TASK TO CARRY OUT:
Copy every record below exactly, leaving out any pictures.

Collected data:
--- START ---

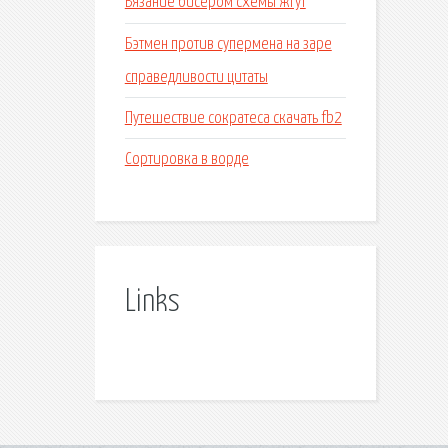
Вязание бисером схемы жгут
Бэтмен против супермена на заре
справедливости цитаты
Путешествие сократеса скачать fb2
Сортировка в ворде
Links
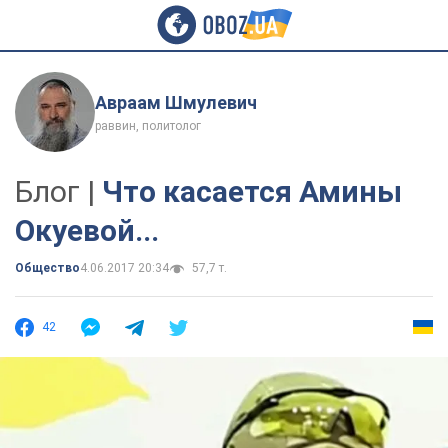
Авраам Шмулевич
раввин, политолог
Блог |
Что касается Амины
Окуевой...
Общество
4.06.2017 20:34
57,7 т.
42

--- END ---

WRITTEN SOLUTION:
Вязание бисером схемы жгут
Бэтмен против супермена на заре
справедливости цитаты
Путешествие сократеса скачать fb2
Сортировка в ворде
Links
Авраам Шмулевич
раввин, политолог
Блог |
Что касается Амины
Окуевой...
Общество
4.06.2017 20:34
57,7 т.
42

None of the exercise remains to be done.